All in all, I really like the machine, the price was right for me and it gets the job done. Sometimes I really wish for a larger capacity machine but for now I can work around it. I fill syrup totes on the truck and don't pull them off until half empty. 
Mine does not have a crazy wheel. After using this machine for a bit over a year, I would really like to build/buy one. 
$6500 if its in decent condition seems like a really good deal.


----------



## dtp (Jun 4, 2013)

I use a 610 with mast and crazy wheel. Can't beat it. That 743 would be just fine. Add a crazy wheel first and later a mast if desired.


----------



## MTN-Bees (Jan 27, 2014)

If your not really good with the mechanics of a skid steer, have a good mechanic look at it before purchasing it. When I purchased mine I missed a lot of little things that really added up in the long run.
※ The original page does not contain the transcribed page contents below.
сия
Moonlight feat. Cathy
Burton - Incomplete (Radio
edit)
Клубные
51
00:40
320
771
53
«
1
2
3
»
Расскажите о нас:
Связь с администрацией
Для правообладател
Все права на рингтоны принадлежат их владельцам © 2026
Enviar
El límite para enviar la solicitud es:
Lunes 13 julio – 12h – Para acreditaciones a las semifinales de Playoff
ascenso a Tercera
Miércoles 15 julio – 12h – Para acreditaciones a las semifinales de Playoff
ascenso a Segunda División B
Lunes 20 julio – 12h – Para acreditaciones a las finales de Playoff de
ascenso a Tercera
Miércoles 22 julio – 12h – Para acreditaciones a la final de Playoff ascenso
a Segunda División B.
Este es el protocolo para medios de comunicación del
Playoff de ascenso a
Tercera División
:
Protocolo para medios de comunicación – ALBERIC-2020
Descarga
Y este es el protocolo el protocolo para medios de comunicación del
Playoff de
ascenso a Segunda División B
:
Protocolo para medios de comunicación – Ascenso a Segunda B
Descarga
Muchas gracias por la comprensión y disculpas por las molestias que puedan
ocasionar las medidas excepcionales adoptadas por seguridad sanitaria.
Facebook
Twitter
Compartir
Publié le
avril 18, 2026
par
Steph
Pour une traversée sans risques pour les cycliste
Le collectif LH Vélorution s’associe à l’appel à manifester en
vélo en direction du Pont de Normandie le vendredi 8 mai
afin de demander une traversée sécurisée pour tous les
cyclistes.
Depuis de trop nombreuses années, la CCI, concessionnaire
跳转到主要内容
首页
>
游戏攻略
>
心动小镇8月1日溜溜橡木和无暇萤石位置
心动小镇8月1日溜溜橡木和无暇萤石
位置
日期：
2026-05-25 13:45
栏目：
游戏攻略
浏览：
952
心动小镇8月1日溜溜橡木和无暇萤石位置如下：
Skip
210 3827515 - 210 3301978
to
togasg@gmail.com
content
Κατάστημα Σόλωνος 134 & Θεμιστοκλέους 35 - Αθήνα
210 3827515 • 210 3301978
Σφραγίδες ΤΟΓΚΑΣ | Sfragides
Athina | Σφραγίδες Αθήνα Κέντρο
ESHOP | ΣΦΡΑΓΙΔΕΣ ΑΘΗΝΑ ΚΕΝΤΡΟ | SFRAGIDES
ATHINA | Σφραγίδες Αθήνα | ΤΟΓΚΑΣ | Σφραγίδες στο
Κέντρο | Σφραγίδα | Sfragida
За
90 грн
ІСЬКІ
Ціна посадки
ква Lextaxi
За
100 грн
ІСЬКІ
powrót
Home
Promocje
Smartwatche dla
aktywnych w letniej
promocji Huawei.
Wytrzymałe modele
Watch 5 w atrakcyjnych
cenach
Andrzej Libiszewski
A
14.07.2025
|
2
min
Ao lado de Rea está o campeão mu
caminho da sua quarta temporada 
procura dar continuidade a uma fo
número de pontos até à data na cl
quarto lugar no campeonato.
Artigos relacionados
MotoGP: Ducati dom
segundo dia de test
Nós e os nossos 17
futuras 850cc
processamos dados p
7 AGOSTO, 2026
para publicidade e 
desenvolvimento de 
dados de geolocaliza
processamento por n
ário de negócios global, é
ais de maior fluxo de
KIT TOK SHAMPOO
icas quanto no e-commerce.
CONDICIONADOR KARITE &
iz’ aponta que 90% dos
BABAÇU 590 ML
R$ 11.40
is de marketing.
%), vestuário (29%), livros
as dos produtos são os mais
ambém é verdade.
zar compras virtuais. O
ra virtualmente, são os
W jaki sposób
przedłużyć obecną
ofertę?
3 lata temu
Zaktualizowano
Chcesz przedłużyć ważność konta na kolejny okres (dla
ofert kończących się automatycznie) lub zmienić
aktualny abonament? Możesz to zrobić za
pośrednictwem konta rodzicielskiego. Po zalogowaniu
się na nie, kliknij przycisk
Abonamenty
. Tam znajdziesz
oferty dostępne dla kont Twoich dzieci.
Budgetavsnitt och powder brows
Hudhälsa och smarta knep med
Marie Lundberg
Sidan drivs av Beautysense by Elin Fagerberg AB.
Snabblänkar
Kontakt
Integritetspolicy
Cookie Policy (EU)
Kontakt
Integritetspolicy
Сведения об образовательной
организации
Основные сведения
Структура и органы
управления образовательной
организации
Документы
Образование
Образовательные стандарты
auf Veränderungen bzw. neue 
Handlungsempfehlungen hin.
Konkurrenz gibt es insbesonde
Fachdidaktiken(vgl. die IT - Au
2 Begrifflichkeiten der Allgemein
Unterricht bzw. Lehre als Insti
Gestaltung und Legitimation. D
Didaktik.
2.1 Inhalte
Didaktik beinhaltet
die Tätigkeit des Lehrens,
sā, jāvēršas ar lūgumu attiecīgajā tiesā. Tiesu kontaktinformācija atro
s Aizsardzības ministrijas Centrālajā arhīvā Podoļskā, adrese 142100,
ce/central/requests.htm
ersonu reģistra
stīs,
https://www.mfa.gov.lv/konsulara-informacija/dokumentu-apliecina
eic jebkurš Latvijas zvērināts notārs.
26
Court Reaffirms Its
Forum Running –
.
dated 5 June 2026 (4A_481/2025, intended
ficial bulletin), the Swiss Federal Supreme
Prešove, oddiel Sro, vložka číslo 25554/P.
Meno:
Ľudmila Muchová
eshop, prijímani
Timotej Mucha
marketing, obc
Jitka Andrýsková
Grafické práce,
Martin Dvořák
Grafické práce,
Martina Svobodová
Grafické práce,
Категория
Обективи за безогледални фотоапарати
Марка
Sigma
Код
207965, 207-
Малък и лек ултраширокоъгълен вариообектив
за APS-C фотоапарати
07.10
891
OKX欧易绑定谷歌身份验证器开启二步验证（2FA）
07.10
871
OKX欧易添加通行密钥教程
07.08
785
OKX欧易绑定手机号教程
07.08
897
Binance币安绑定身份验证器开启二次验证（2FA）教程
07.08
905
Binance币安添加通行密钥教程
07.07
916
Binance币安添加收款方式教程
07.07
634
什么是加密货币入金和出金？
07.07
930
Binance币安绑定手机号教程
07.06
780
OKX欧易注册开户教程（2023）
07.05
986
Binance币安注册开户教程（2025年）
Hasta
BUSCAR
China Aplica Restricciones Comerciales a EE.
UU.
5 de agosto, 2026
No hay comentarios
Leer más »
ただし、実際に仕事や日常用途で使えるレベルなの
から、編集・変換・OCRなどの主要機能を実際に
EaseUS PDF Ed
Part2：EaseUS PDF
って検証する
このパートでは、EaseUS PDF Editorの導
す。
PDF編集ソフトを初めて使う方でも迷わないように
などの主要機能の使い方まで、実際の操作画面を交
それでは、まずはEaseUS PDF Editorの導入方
You can put counter weights on the back end to help with heavier loads. They are a pain to take on and off and do cause the machine to dig in more.


----------



## Crabo (Jan 17, 2012)

We have a 39 hp Mustang 39 E. It will not pick up a tote of syrup, it loads 2 pallets of doubles just fine. It will pick up 16 loaded honey supers, but not 20 on a single pallet.


----------



## jim lyon (Feb 19, 2006)

Generally lifting capacities are half of the tipping point. The variables being where the center of gravity is on the forks and whether the machine is level or on an incline facing up or down. Additional counter balances are helpful to a point but too much can make them bouncy and almost undriveable on rough terrain when empty. 
If you get a good buy on it then go for it but my personal preference (and I've spent a lot of hours in a Bobcat) in an all purpose skid steer without a crazy wheel would be a New Holland as they have a lower center of gravity. We used a NH160 as our only machine for a number of years. It has given me 1,000 trouble free hours and is still almost worth the $20,000 I paid for it new.


----------